When you retype the data, keep every word exactly and include none of the pictures.

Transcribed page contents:
....................
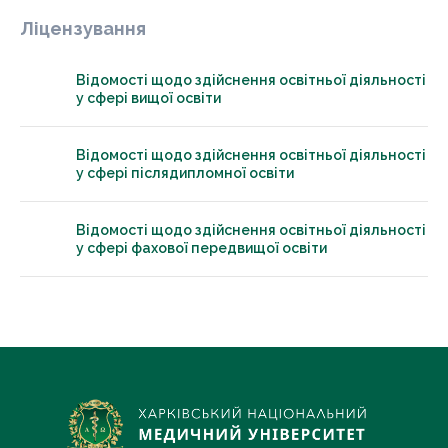
Ліцензування
Відомості щодо здійснення освітньої діяльності
у сфері вищої освіти
Відомості щодо здійснення освітньої діяльності
у сфері післядипломної освіти
Відомості щодо здійснення освітньої діяльності
у сфері фахової передвищої освіти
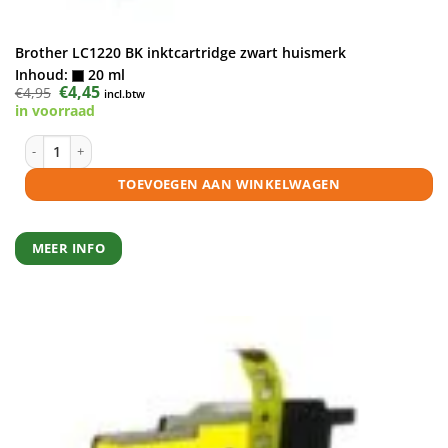
Brother LC1220 BK inktcartridge zwart huismerk
Inhoud:
20 ml
Oorspronkelijke
€
4,45
Huidige
€
4,95
incl.btw
prijs
prijs
in voorraad
was:
is:
€4,95.
€4,45.
Brother LC1220 BK inktcartridge zwart huismerk aantal
TOEVOEGEN AAN WINKELWAGEN
MEER INFO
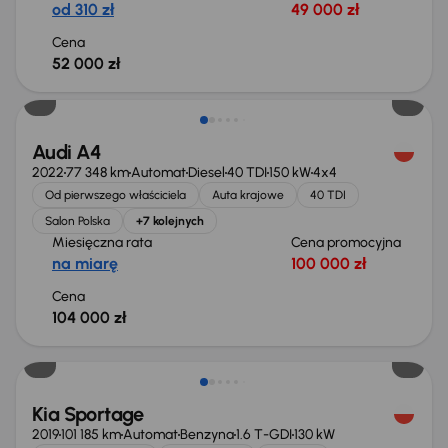
od 310 zł
49 000 zł
Cena
52 000 zł
Możliwość odliczenia VAT
Audi A4
2022
77 348 km
Automat
Diesel
40 TDI
150 kW
4x4
Od pierwszego właściciela
Auta krajowe
40 TDI
Salon Polska
+7 kolejnych
Miesięczna rata
Cena promocyjna
na miarę
100 000 zł
Cena
104 000 zł
Taniej o 1 000 zł
Kia Sportage
2019
101 185 km
Automat
Benzyna
1.6 T-GDI
130 kW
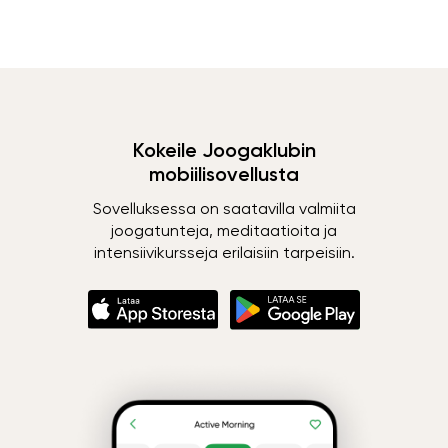
Kokeile Joogaklubin
mobiilisovellusta
Sovelluksessa on saatavilla valmiita
joogatunteja, meditaatioita ja
intensiivikursseja erilaisiin tarpeisiin.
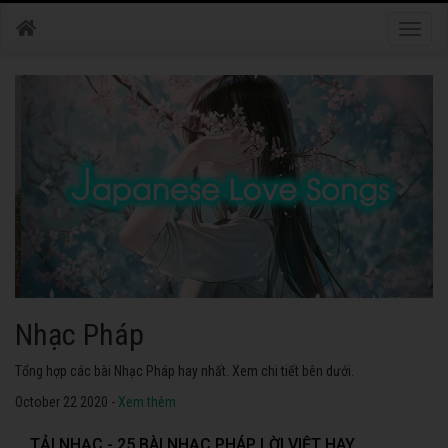
Toggle
naviga
Nhạc Nhật Bản
Tuyển tập các bài Nhạc Nhật Bản hay nhất. Không thể không nghe thử.
October 22 2020 -
Xem thêm
TẢI NHẠC - 25 BÀI NHẠC PHÁP LỜI VIỆT HAY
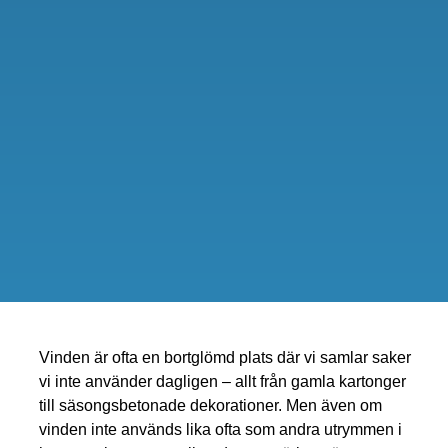
Vinden är ofta en bortglömd plats där vi samlar saker
vi inte använder dagligen – allt från gamla kartonger
till säsongsbetonade dekorationer. Men även om
vinden inte används lika ofta som andra utrymmen i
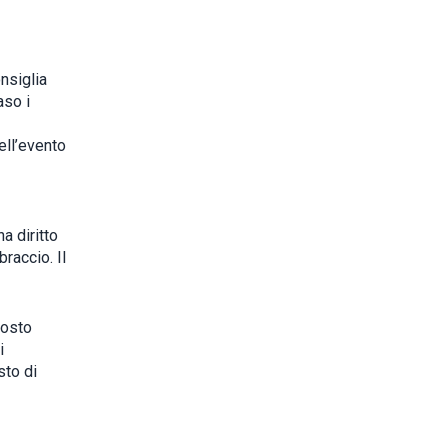
onsiglia
aso i
ell’evento
a diritto
raccio. Il
posto
i
sto di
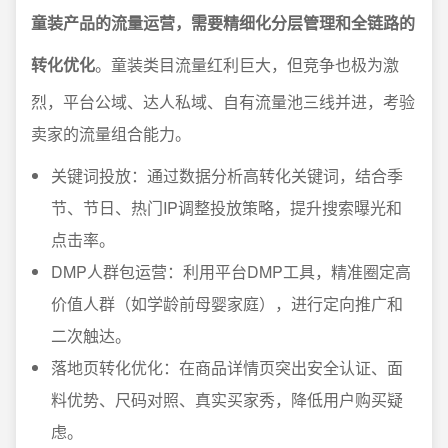
童装产品的流量运营，需要精细化分层管理和全链路的
转化优化
。童装类目流量红利巨大，但竞争也极为激
烈，平台公域、达人私域、自有流量池三线并进，考验
卖家的流量组合能力。
关键词投放：通过数据分析高转化关键词，结合季
节、节日、热门IP调整投放策略，提升搜索曝光和
点击率。
DMP人群包运营：利用平台DMP工具，精准圈定高
价值人群（如学龄前母婴家庭），进行定向推广和
二次触达。
落地页转化优化：在商品详情页突出安全认证、面
料优势、尺码对照、真实买家秀，降低用户购买疑
虑。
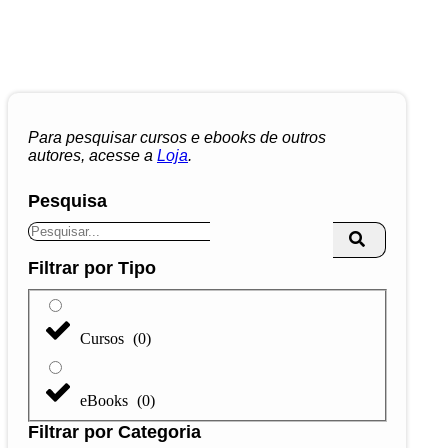
Para pesquisar cursos e ebooks de outros
autores, acesse a
Loja
.
Pesquisa
Filtrar por Tipo
Cursos
(
0
)
eBooks
(
0
)
Filtrar por Categoria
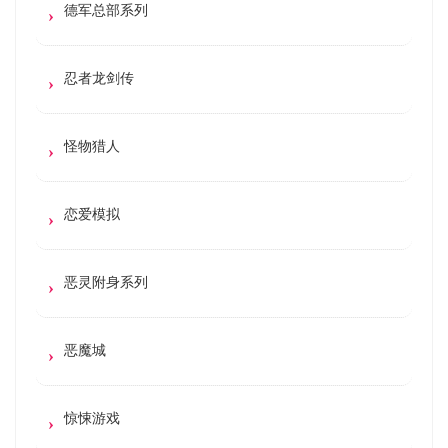
德军总部系列
忍者龙剑传
怪物猎人
恋爱模拟
恶灵附身系列
恶魔城
惊悚游戏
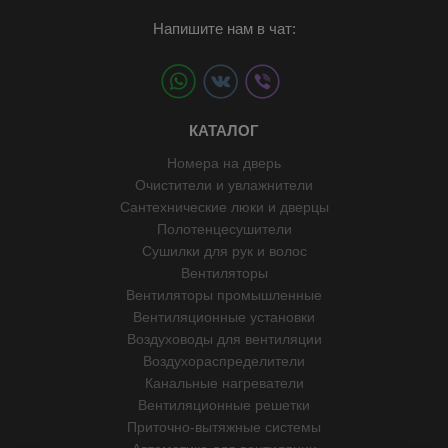
Напишите нам в чат:
КАТАЛОГ
Номера на дверь
Очистители и увлажнители
Сантехнические люки и дверцы
Полотенцесушители
Сушилки для рук и волос
Вентиляторы
Вентиляторы промышленные
Вентиляционные установки
Воздуховоды для вентиляции
Воздухораспределители
Канальные нагреватели
Вентиляционные решетки
Приточно-вытяжные системы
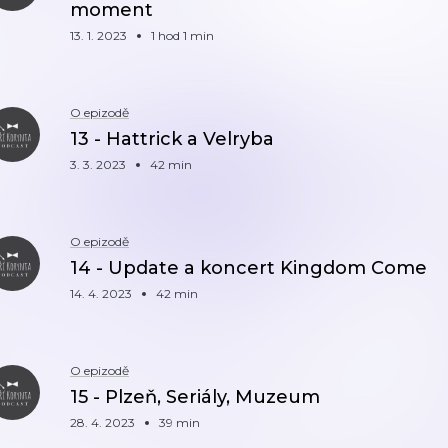
moment
13. 1. 2023
1 hod 1 min
O epizodě
13 - Hattrick a Velryba
3. 3. 2023
42 min
O epizodě
14 - Update a koncert Kingdom Come
14. 4. 2023
42 min
O epizodě
15 - Plzeň, Seriály, Muzeum
28. 4. 2023
39 min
....................
### Solution to this task
Ліцензування
Відомості щодо здійснення освітньої діяльності
у сфері вищої освіти
Відомості щодо здійснення освітньої діяльності
у сфері післядипломної освіти
Відомості щодо здійснення освітньої діяльності
у сфері фахової передвищої освіти
Brother LC1220 BK inktcartridge zwart huismerk
Inhoud:
20 ml
Oorspronkelijke
€
4,45
Huidige
€
4,95
incl.btw
prijs
prijs
in voorraad
was:
is:
€4,95.
€4,45.
Brother LC1220 BK inktcartridge zwart huismerk aantal
TOEVOEGEN AAN WINKELWAGEN
MEER INFO
od 310 zł
49 000 zł
Cena
52 000 zł
Możliwość odliczenia VAT
Audi A4
2022
77 348 km
Automat
Diesel
40 TDI
150 kW
4x4
Od pierwszego właściciela
Auta krajowe
40 TDI
Salon Polska
+7 kolejnych
Miesięczna rata
Cena promocyjna
na miarę
100 000 zł
Cena
104 000 zł
Taniej o 1 000 zł
Kia Sportage
2019
101 185 km
Automat
Benzyna
1.6 T-GDI
130 kW
Kokeile Joogaklubin
mobiilisovellusta
Sovelluksessa on saatavilla valmiita
joogatunteja, meditaatioita ja
intensiivikursseja erilaisiin tarpeisiin.
Toggle
naviga
Nhạc Nhật Bản
Tuyển tập các bài Nhạc Nhật Bản hay nhất. Không thể không nghe thử.
October 22 2020 -
Xem thêm
TẢI NHẠC - 25 BÀI NHẠC PHÁP LỜI VIỆT HAY
Vinden är ofta en bortglömd plats där vi samlar saker
vi inte använder dagligen – allt från gamla kartonger
till säsongsbetonade dekorationer. Men även om
vinden inte används lika ofta som andra utrymmen i
onsiglia
aso i
ell’evento
a diritto
raccio. Il
posto
i
sto di
童装产品的流量运营，需要精细化分层管理和全链路的
转化优化
。童装类目流量红利巨大，但竞争也极为激
烈，平台公域、达人私域、自有流量池三线并进，考验
卖家的流量组合能力。
关键词投放：通过数据分析高转化关键词，结合季
节、节日、热门IP调整投放策略，提升搜索曝光和
点击率。
DMP人群包运营：利用平台DMP工具，精准圈定高
价值人群（如学龄前母婴家庭），进行定向推广和
二次触达。
落地页转化优化：在商品详情页突出安全认证、面
料优势、尺码对照、真实买家秀，降低用户购买疑
虑。
Para pesquisar cursos e ebooks de outros
autores, acesse a
Loja
.
Pesquisa
Filtrar por Tipo
Cursos
(
0
)
eBooks
(
0
)
Filtrar por Categoria
德军总部系列
忍者龙剑传
怪物猎人
恋爱模拟
恶灵附身系列
恶魔城
惊悚游戏
Напишите нам в чат:
КАТАЛОГ
Номера на дверь
Очистители и увлажнители
Сантехнические люки и дверцы
Полотенцесушители
Сушилки для рук и волос
Вентиляторы
Вентиляторы промышленные
Вентиляционные установки
Воздуховоды для вентиляции
Воздухораспределители
Канальные нагреватели
Вентиляционные решетки
Приточно-вытяжные системы
moment
13. 1. 2023
1 hod 1 min
O epizodě
13 - Hattrick a Velryba
3. 3. 2023
42 min
O epizodě
14 - Update a koncert Kingdom Come
14. 4. 2023
42 min
O epizodě
15 - Plzeň, Seriály, Muzeum
28. 4. 2023
39 min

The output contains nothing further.